Первой из упомянутых вех явилась для некоторых форм жизни необходимость перехода из водной среды на сушу. Эта способность к перемене окружающей среды, несомненно, появилась в результате длительной, может быть, болезненной, и, вероятно, весьма опасной процедуры. Однако для нас, сегодняшних, отдаленность по времени превратила этот процесс в разовое событие, означающее крутой перелом в схеме эволюции. Другой такой вехой оказалось появление хорды, миллионы лет спустя превратившейся в позвоночник. Следующей послужило появление прямохождения — хотя лично я не склонен переоценивать значение вертикального, стоячего положения. Все-таки определяющим признаком человека является не прямохождение, а разум, способность к отвлечению от «сейчас» и «здесь».

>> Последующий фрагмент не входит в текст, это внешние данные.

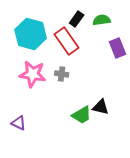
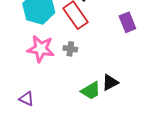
black triangle: (101, 107) -> (110, 82), turned -42

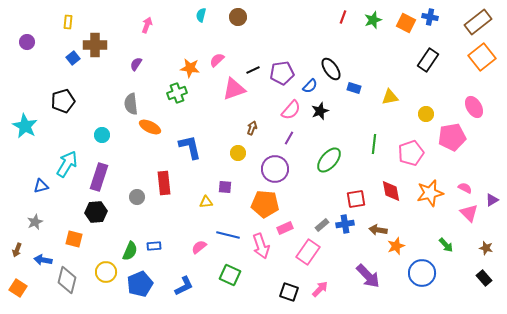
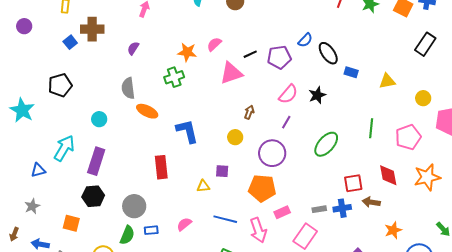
blue semicircle: (310, 86) -> (305, 40), moved
gray circle: (137, 197) -> (134, 206), moved, size x1.5
gray rectangle: (322, 225) -> (319, 209), turned 32
brown arrow: (378, 230) -> (371, 202), moved
pink semicircle: (199, 247) -> (184, 224), moved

Эволюционный процесс заключает в себе длинную цепь событий. Эволюция испытала и отбросила множество направлений, и множество видов исчезло, будучи слишком неразрывно с этими направлениями связано. Но всегда оставался некий фактор — или совокупность факторов, — которые обеспечивали связь этих исчезнувших видов с новыми линиями эволюционного древа. И невольно возникает мысль, что сквозь дремучие дебри изменений и модификаций пролегает единое центральное направление эволюции, нацеленное на некую финальную форму.
Это центральное направление, многие миллионы лет спустя приведшее к появлению человека, характеризуется медленным ростом мозга, который с течением времени породил разум.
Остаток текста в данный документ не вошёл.